Research efforts in advertising focus on technology — cellular phones, for example — as a vehicle for advertising to various populations and markets. Dr. Linwan Wu investigates the ways communication technologies and different features of digital media influence consumers’ responses to strategic communications and the emotional aspect of advertising persuasion. Dr. Taylor Wen conducts research in consumer psychology and media effects in the context of marketing, health, and risk communications. Her research identifies multiple aspects of consumer emotions, including mixed emotions, context- and ad-induced emotions, and psychophysiological measurement of emotions — eye-tracking and fMRI. Dr. Carol Pardun’s innovative advertising research examines the relationships between advertising and society, including the advertising strategy of electronic cigarette companies.
Media and Civil Rights History
The school hosts a biennial Media and Civil Rights History Symposium, which brings together civil rights and media historians to share scholarly knowledge on the vital relationship between civil rights movements and various types of public communication in the modern world. We also honor a scholar with the Farrar Media and Civil Rights History Award at the symposium. The award recognizes the best journal article or chapter in an edited book on the historical relationship between media and civil rights published during the previous two years. Dr. Kenneth Campbell's research addresses First Amendment legal history, media coverage of lynchings, and representation of African Americans in the media, including news, advertising, and entertainment programming.
Our faculty are some of the world’s leading experts on ethics and theories in public relations, relating to the reputations of organizations and the relationships they maintain with strategic publics and stakeholders. Groundbreaking research is being conducted on how public relations professionals handle crises, the role strategic communication plays in nonprofit or health care organizations, and the crucial role of organization-public relationships in modern strategic management. Our faculty publish research in top-tier journals, and have numerous research award winners, Hall of Fame members, and industry board members. They take leading roles in generating new knowledge and texts in public relations. Dr. Shannon Bowen’s "Overview of the Public Relations Function" (Business Expert Press), is in use in journalism schools as well as business schools and top MBA programs around the country. Dr. Holly Ott conducts public relations research relating to corporate social responsibility and sustainability communication. She has also examined psychological factors of information processing and engagement among publics, nonprofit public relations, and the persuasive impact of messages.
Science and Health Communication
Recent risk-related faculty publications deal with media coverage of smoke-free public policies, the representation and influence of psychological depression in entertainment media and coverage of health-related topics on local news web sites. Science communication works address disaster communication on the Internet, media representations of genetically modified food as a public policy issue, and news media coverage of the Food and Drug Administration. Our graduate students also take part in such work through the Science and Health Communication Research Group. Dr. Brooke McKeever studies health communication with an emphasis on advocacy, campaigns, and mobilization strategies. Dr. Robert McKeever focuses on the processes and effects of health communication, particularly as applied to pro-social topics like mental health advocacy, persuasive health messages, and the ways individuals interact with information about health topics in online environments. Dr. Mo Jang conducts research on science communication in digital environments. He focuses on controversial topics like climate change, fake news, environment, and vaccine-autism links.

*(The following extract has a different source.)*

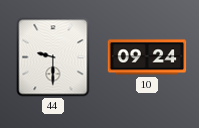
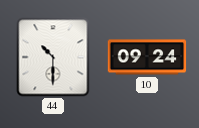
44: 9:30 -> 10:30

Visual communications faculty look at the vital role of visual media in the public sphere, technical and ethical topics of importance to photojournalists, and the notion of visual values. Faculty work with students on international projects driven simultaneously by research and outreach to develop graphic and web communications. Creative projects, such as documentary films, put into practice elements of visual communication focused on research. Dr. Tara Mortensen studies photojournalism professionalism in the era of citizen photography. In particular, she focuses on changes in the visual landscape, professional threat, and visual stereotyping.
Our mass communication researchers conduct research in a wide variety of topics related to news media, from sports and social media to politics and current events. Dr. Ran Wei’s work focuses on mass communication processes and the effects of media messages. He has researched such topics as media use and political participation, the effects of election polls and political attack ads, uses and gratifications of new media, media messages as cultural values, and media institutions and journalistic practices in Greater China. Dr. Kevin Hull researches the business of television news and sports communication, particularly the ways sports broadcasters engage viewers, organizations, and athletes using social media. Dr. Leigh Moscowitz examines the cultural production of news and the politics of media representation, particularly in the areas of gender, class, race, and sexuality. She is the author of The Battle Over Marriage: Gay Rights Activism Through the Media and co-author of Snatched: News Coverage of Child Abductions in U.S. Media and Coming Out of the Locker Room: Gay Athletes in the Media.